The 1976 Resale Royalty Act required California art sellers or their agents to locate artists after selling their work and to pay them 5 percent of the purchase price.  The well-intentioned law ran afoul of the so-called dormant Commerce Clause by purporting to regulate not only sales in California, but also all sales on behalf of California domiciles, even if the sale itself occurred wholly outside of California.  The Commerce Clause, contained in Article I, Section 8, of the U.S. Constitution, permits Congress to regulate interstate commerce, and by implication the dormant Commerce Clause prohibits states from regulating commerce taking place outside of their own boundaries.  See, e.g., Healy v.
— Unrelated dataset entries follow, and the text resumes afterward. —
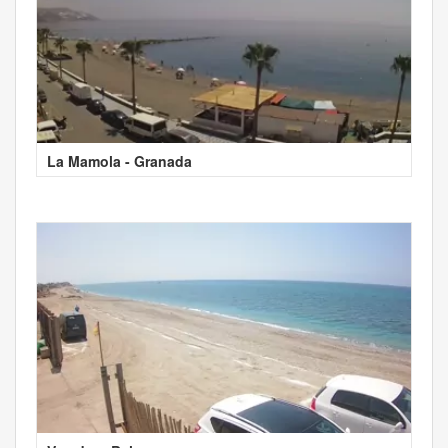
La Mamola - Granada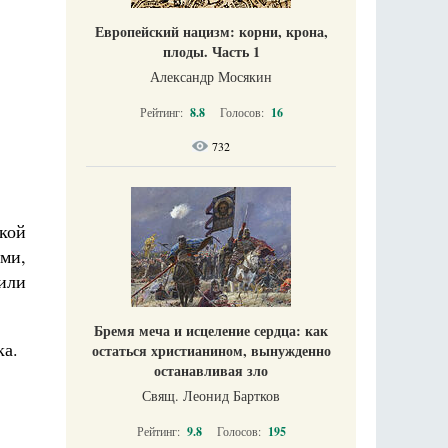
Европейский нацизм: корни, крона,
плоды. Часть 1
Александр Мосякин
Рейтинг:
8.8
Голосов:
16
732
ской
ми,
или
Бремя меча и исцеление сердца: как
ка.
остаться христианином, вынужденно
останавливая зло
Свящ. Леонид Бартков
Рейтинг:
9.8
Голосов:
195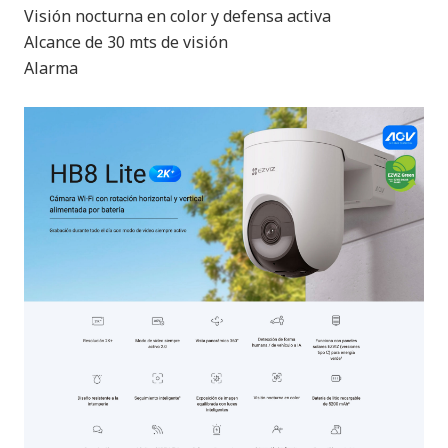
Visión nocturna en color y defensa activa
Alcance de 30 mts de visión
Alarma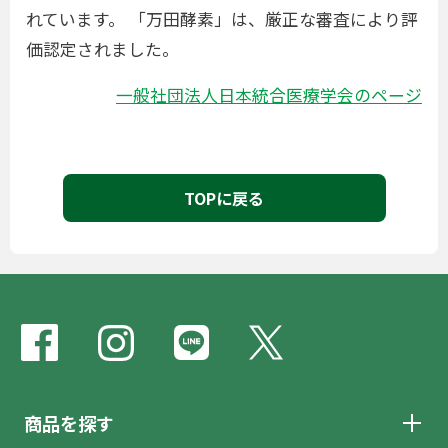
れています。
「万田酵素」は、厳正な審査により評
価認定されました。
一般社団法人日本統合医療学会のページ
TOPに戻る
商品を探す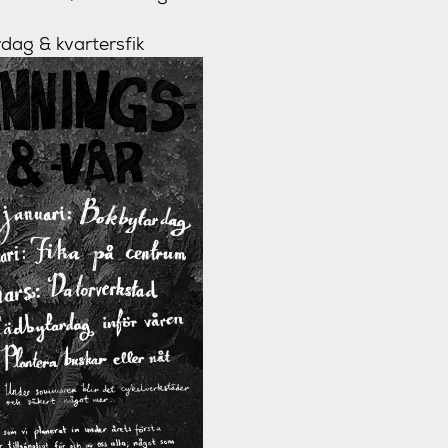
ag & kvartersfik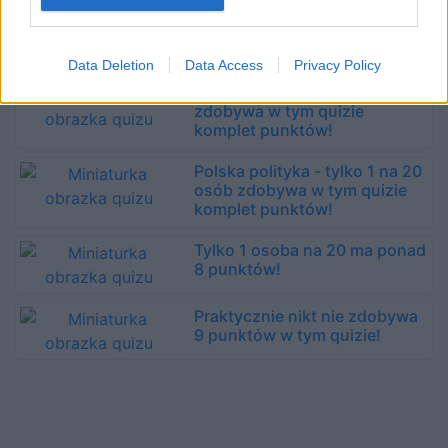
Kino - tylko 1 na 20 osób
zdobywa w tym quizie
komplet punktów!
Data Deletion
Data Access
Privacy Policy
Polityka - tylko 1 na 20 osób
zdobywa w tym quizie
komplet punktów!
Polska polityka - tylko 1 na 20
osób zdobywa w tym quizie
komplet punktów!
Tylko 1 osoba na 20 ma ponad
8 punktów!
Praktycznie nikt nie zdobywa
9 punktów w tym quizie!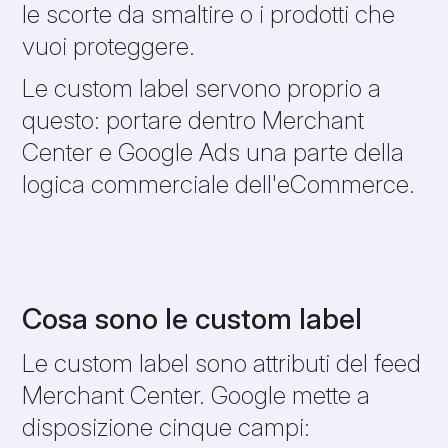
le scorte da smaltire o i prodotti che
vuoi proteggere.
Le custom label servono proprio a
questo: portare dentro Merchant
Center e Google Ads una parte della
logica commerciale dell'eCommerce.
Cosa sono le custom label
Le custom label sono attributi del feed
Merchant Center. Google mette a
disposizione cinque campi: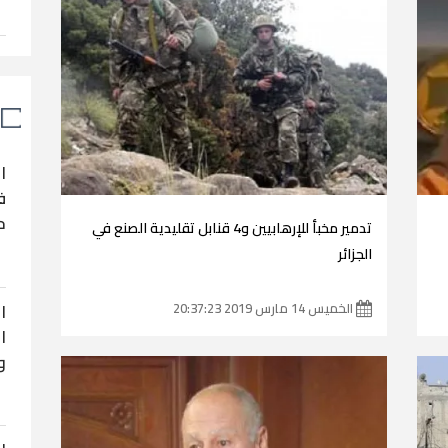
ا
ف
ح
تدمير مخبأ للإرهابيين و4 قنابل تقليدية الصنع في
الجزائر
ا
الخميس 14 مارس 2019 20:37:23
ا
و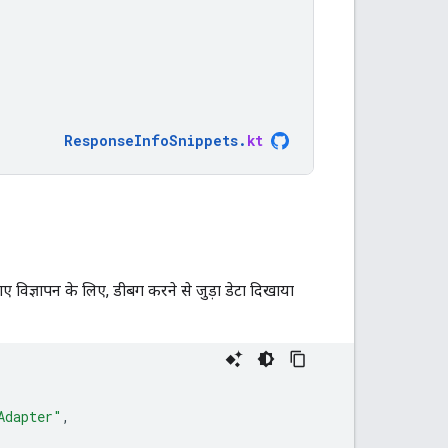
ResponseInfoSnippets
.
kt
 विज्ञापन के लिए, डीबग करने से जुड़ा डेटा दिखाया
Adapter"
,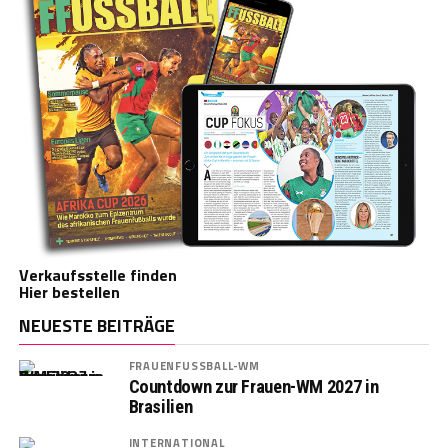
Verkaufsstelle finden
Hier bestellen
NEUESTE BEITRÄGE
FRAUENFUSSBALL-WM
Countdown zur Frauen-WM 2027 in
Brasilien
INTERNATIONAL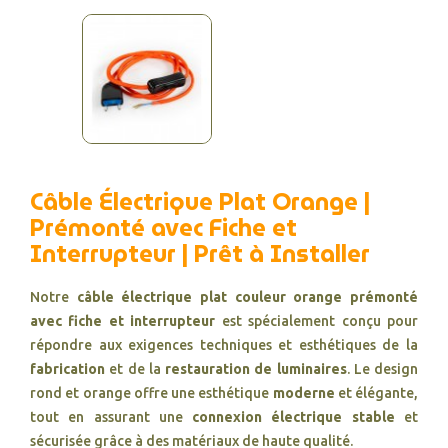
Câble Électrique Plat Orange |
Prémonté avec Fiche et
Interrupteur | Prêt à Installer
Notre
câble électrique plat couleur orange prémonté
avec fiche et interrupteur
est spécialement conçu pour
répondre aux exigences techniques et esthétiques de la
fabrication
et de la
restauration de luminaires
. Le design
rond et orange offre une esthétique
moderne
et élégante,
tout en assurant une
connexion électrique stable
et
sécurisée grâce à des matériaux de haute qualité.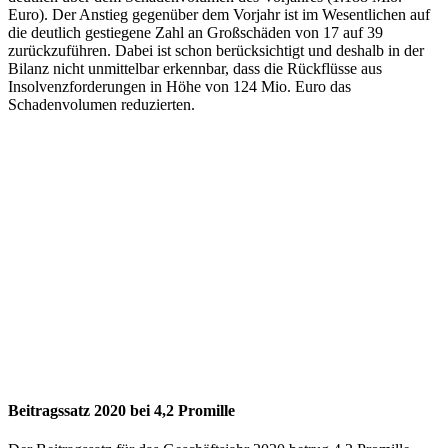
Euro). Der Anstieg gegenüber dem Vorjahr ist im Wesentlichen auf
die deutlich gestiegene Zahl an Großschäden von 17 auf 39
zurückzuführen. Dabei ist schon berücksichtigt und deshalb in der
Bilanz nicht unmittelbar erkennbar, dass die Rückflüsse aus
Insolvenzforderungen in Höhe von 124 Mio. Euro das
Schadenvolumen reduzierten.
Beitragssatz 2020 bei 4,2 Promille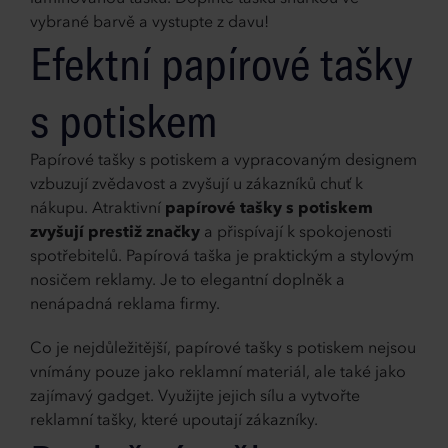
vybrané barvě a vystupte z davu!
Efektní papírové tašky
s potiskem
Papírové tašky s potiskem a vypracovaným designem
vzbuzují zvědavost a zvyšují u zákazníků chuť k
nákupu. Atraktivní
papírové tašky s potiskem
zvyšují prestiž značky
a přispívají k spokojenosti
spotřebitelů. Papírová taška je praktickým a stylovým
nosičem reklamy. Je to elegantní doplněk a
nenápadná reklama firmy.
Co je nejdůležitější, papírové tašky s potiskem nejsou
vnímány pouze jako reklamní materiál, ale také jako
zajímavý gadget. Využijte jejich sílu a vytvořte
reklamní tašky, které upoutají zákazníky.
Beer Instit., 491 U.S. 324 (1989).  The Resale Royalty Act was therefore struck down in its entirety by the Central District of California.  On appeal, however, the Ninth Circuit severed the offending "California domicile" portion, leaving intact the remainder of the law regulating resale taking place in California.

The decision was handed down by a divided en banc court, and included concurring opinions that would have more finely limited the law's application, essentially exempting out-of-state auction houses Christies, Sotheby's, and eBay, which had successfully challenged the law's constitutionality in the district court.  The Ninth Circuit majority did not draw the line as fine as the concurrences, but also did not paint with as broad a brush as the district court.  It agreed that, by attempting to regulate sales by California domiciles wherever they may occur, the legislature violated the Commerce Clause.  Where the district court struck down the entire Act, however, the Ninth Circuit found it permissible and appropriate merely to sever the portion applying to California domiciles.

This effectively lets the auction houses off the hook for non-California sales.  The interesting question remains: does the Resale Royalty Act impermissibly interfere with the Copyright Act, which preempts any state incursion into copyright laws?  California auction houses still affected by the law can argue that the law encroaches upon the first-sale doctrine, which generally permits the rightful owner of a copyrighted work to resell the original freely.  The defendants in the current case made a copyright preemption argument in the district court, but it has not yet been considered.  If any portion of the case survives, this key question may be considered on remand.

The Ninth Circuit's editing of California's statute, together with the copyright preemption issue, begs the question of whether Congress should act.  As U.S. Register of Copyrights Maria A. Pallante recently opined to Congress, visual artists do not benefit from late-career fame the way, say, film or music artists might, as fine art is valued more for its scarcity than for its reproducibility.  See The Register's Perspective on Copyright Review Before the H. Comm. on the Judiciary, 114th Cong. 18-19 (2015).  Therefore, the Copyright Act does not protect visual artists, who spend enormous effort to produce singular works, in the same way that it protects authors and musicians.  A limited federal resale royalties law could correct this disparity.  One reason Congress has not acted is the complexity of administrative and enforcement costs.  If California's experiment is instructive, such complexities have indeed presented barriers to effective enforcement.  But unlike the California law, a federal law could put the onus on the big auction houses and avoid the biggest enforcement problems, which, coupled with modern information technology, could make national resale royalties a reality for those once-starving artists.

The case is Sam Francis Foundation et al. v. Christies, Inc., et al. (9th Cir. May 5, 2015).